DATA SUPPLIED:
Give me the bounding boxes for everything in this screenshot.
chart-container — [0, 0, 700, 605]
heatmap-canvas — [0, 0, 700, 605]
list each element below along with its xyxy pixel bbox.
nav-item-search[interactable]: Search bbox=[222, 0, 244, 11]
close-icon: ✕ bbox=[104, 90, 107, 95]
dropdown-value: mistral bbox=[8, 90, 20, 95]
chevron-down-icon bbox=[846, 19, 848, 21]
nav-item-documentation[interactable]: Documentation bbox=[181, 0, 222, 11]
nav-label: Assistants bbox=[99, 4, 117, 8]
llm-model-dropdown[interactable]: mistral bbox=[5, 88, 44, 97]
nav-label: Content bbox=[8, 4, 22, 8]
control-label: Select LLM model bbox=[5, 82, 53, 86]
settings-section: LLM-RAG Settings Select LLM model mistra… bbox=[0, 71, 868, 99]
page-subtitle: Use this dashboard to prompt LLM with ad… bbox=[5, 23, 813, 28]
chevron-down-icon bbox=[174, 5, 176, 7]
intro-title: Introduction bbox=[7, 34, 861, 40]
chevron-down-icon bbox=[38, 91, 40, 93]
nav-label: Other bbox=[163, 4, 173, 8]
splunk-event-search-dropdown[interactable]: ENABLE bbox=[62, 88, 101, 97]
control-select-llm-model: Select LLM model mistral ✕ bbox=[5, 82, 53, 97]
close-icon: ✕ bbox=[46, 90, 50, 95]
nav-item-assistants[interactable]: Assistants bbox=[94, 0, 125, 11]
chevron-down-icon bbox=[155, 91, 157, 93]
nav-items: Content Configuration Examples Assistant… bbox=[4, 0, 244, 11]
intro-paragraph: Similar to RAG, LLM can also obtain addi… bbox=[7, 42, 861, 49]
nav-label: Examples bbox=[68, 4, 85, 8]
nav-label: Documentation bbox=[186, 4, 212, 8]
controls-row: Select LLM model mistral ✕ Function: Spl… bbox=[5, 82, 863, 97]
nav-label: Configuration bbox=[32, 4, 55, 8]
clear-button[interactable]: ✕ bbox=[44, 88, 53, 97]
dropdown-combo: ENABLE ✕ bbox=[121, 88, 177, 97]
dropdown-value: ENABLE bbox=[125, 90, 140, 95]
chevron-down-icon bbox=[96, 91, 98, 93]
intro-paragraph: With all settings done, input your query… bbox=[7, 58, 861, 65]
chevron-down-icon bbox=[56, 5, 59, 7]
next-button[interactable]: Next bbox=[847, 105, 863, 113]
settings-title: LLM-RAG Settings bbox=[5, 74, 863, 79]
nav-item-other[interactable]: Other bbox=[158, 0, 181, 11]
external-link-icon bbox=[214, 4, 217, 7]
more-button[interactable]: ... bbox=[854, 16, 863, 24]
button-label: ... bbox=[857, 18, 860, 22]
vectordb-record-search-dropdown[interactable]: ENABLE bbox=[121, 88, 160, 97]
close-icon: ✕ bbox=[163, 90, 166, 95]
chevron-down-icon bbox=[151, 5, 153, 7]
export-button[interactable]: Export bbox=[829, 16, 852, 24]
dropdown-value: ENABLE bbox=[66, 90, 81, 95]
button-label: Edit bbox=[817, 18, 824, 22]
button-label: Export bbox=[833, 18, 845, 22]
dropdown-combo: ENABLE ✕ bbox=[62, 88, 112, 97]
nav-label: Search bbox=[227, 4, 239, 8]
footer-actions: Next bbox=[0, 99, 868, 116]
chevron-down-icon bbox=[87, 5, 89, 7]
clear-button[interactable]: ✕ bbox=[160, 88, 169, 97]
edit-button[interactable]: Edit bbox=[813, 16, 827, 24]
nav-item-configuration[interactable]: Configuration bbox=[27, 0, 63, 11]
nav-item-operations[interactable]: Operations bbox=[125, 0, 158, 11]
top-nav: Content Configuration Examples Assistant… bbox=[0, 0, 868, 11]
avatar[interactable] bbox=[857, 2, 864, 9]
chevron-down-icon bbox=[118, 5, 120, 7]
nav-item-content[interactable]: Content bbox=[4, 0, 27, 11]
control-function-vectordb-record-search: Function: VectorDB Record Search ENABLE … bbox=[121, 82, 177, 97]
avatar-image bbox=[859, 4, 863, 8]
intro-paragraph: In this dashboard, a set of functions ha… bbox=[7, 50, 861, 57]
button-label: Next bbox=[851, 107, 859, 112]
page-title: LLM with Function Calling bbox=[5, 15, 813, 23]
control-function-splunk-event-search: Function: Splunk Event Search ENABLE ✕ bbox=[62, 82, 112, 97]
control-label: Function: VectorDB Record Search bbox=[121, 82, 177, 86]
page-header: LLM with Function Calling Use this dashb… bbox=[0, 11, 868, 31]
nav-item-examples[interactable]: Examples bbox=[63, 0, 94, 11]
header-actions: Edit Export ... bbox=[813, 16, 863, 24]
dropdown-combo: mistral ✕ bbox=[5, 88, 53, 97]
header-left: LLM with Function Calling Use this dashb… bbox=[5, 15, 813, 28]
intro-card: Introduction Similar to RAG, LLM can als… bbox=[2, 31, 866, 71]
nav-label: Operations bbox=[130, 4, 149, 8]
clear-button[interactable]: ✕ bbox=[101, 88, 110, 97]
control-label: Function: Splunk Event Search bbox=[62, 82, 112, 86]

TASK:
Write out every entry above exactly as given.

RESULT FOR THIS EXERCISE:
Give me the bounding boxes for everything in this screenshot.
chart-container — [0, 0, 700, 605]
heatmap-canvas — [0, 0, 700, 605]
list each element below along with its xyxy pixel bbox.
nav-item-search[interactable]: Search bbox=[222, 0, 244, 11]
close-icon: ✕ bbox=[104, 90, 107, 95]
dropdown-value: mistral bbox=[8, 90, 20, 95]
chevron-down-icon bbox=[846, 19, 848, 21]
nav-item-documentation[interactable]: Documentation bbox=[181, 0, 222, 11]
nav-label: Assistants bbox=[99, 4, 117, 8]
llm-model-dropdown[interactable]: mistral bbox=[5, 88, 44, 97]
nav-label: Content bbox=[8, 4, 22, 8]
control-label: Select LLM model bbox=[5, 82, 53, 86]
settings-section: LLM-RAG Settings Select LLM model mistra… bbox=[0, 71, 868, 99]
page-subtitle: Use this dashboard to prompt LLM with ad… bbox=[5, 23, 813, 28]
chevron-down-icon bbox=[174, 5, 176, 7]
intro-title: Introduction bbox=[7, 34, 861, 40]
chevron-down-icon bbox=[38, 91, 40, 93]
nav-label: Other bbox=[163, 4, 173, 8]
splunk-event-search-dropdown[interactable]: ENABLE bbox=[62, 88, 101, 97]
control-select-llm-model: Select LLM model mistral ✕ bbox=[5, 82, 53, 97]
close-icon: ✕ bbox=[46, 90, 50, 95]
nav-item-assistants[interactable]: Assistants bbox=[94, 0, 125, 11]
chevron-down-icon bbox=[155, 91, 157, 93]
nav-items: Content Configuration Examples Assistant… bbox=[4, 0, 244, 11]
intro-paragraph: Similar to RAG, LLM can also obtain addi… bbox=[7, 42, 861, 49]
nav-label: Examples bbox=[68, 4, 85, 8]
nav-label: Documentation bbox=[186, 4, 212, 8]
controls-row: Select LLM model mistral ✕ Function: Spl… bbox=[5, 82, 863, 97]
nav-label: Configuration bbox=[32, 4, 55, 8]
clear-button[interactable]: ✕ bbox=[44, 88, 53, 97]
dropdown-combo: ENABLE ✕ bbox=[121, 88, 177, 97]
dropdown-value: ENABLE bbox=[125, 90, 140, 95]
chevron-down-icon bbox=[96, 91, 98, 93]
intro-paragraph: With all settings done, input your query… bbox=[7, 58, 861, 65]
chevron-down-icon bbox=[56, 5, 59, 7]
next-button[interactable]: Next bbox=[847, 105, 863, 113]
settings-title: LLM-RAG Settings bbox=[5, 74, 863, 79]
nav-item-other[interactable]: Other bbox=[158, 0, 181, 11]
external-link-icon bbox=[214, 4, 217, 7]
more-button[interactable]: ... bbox=[854, 16, 863, 24]
button-label: ... bbox=[857, 18, 860, 22]
vectordb-record-search-dropdown[interactable]: ENABLE bbox=[121, 88, 160, 97]
close-icon: ✕ bbox=[163, 90, 166, 95]
chevron-down-icon bbox=[151, 5, 153, 7]
export-button[interactable]: Export bbox=[829, 16, 852, 24]
dropdown-value: ENABLE bbox=[66, 90, 81, 95]
button-label: Edit bbox=[817, 18, 824, 22]
button-label: Export bbox=[833, 18, 845, 22]
dropdown-combo: ENABLE ✕ bbox=[62, 88, 112, 97]
nav-label: Search bbox=[227, 4, 239, 8]
footer-actions: Next bbox=[0, 99, 868, 116]
chevron-down-icon bbox=[87, 5, 89, 7]
clear-button[interactable]: ✕ bbox=[160, 88, 169, 97]
edit-button[interactable]: Edit bbox=[813, 16, 827, 24]
nav-item-configuration[interactable]: Configuration bbox=[27, 0, 63, 11]
nav-item-operations[interactable]: Operations bbox=[125, 0, 158, 11]
top-nav: Content Configuration Examples Assistant… bbox=[0, 0, 868, 11]
avatar[interactable] bbox=[857, 2, 864, 9]
chevron-down-icon bbox=[118, 5, 120, 7]
nav-item-content[interactable]: Content bbox=[4, 0, 27, 11]
control-function-vectordb-record-search: Function: VectorDB Record Search ENABLE … bbox=[121, 82, 177, 97]
avatar-image bbox=[859, 4, 863, 8]
intro-paragraph: In this dashboard, a set of functions ha… bbox=[7, 50, 861, 57]
button-label: Next bbox=[851, 107, 859, 112]
page-title: LLM with Function Calling bbox=[5, 15, 813, 23]
control-function-splunk-event-search: Function: Splunk Event Search ENABLE ✕ bbox=[62, 82, 112, 97]
control-label: Function: VectorDB Record Search bbox=[121, 82, 177, 86]
page-header: LLM with Function Calling Use this dashb… bbox=[0, 11, 868, 31]
nav-item-examples[interactable]: Examples bbox=[63, 0, 94, 11]
header-actions: Edit Export ... bbox=[813, 16, 863, 24]
dropdown-combo: mistral ✕ bbox=[5, 88, 53, 97]
header-left: LLM with Function Calling Use this dashb… bbox=[5, 15, 813, 28]
intro-card: Introduction Similar to RAG, LLM can als… bbox=[2, 31, 866, 71]
nav-label: Operations bbox=[130, 4, 149, 8]
clear-button[interactable]: ✕ bbox=[101, 88, 110, 97]
control-label: Function: Splunk Event Search bbox=[62, 82, 112, 86]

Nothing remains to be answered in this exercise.